§ YOUR ASSIGNMENT: In the listing below, locate the lines that hold the string "schreibe". Copy those lines.

§ PROVIDED RECORDS:
----------------

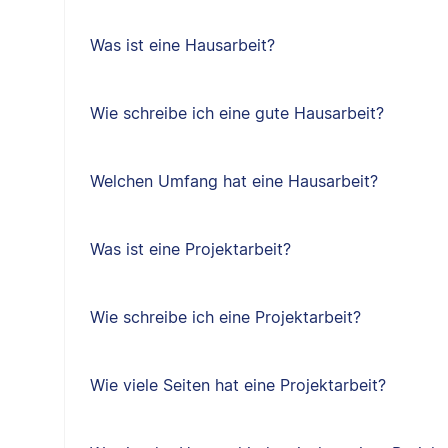
Was ist eine Hausarbeit?
Wie schreibe ich eine gute Hausarbeit?
Welchen Umfang hat eine Hausarbeit?
Was ist eine Projektarbeit?
Wie schreibe ich eine Projektarbeit?
Wie viele Seiten hat eine Projektarbeit?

----------------

§ RESPONSE TO THE EXERCISE:
Wie schreibe ich eine gute Hausarbeit?
Wie schreibe ich eine Projektarbeit?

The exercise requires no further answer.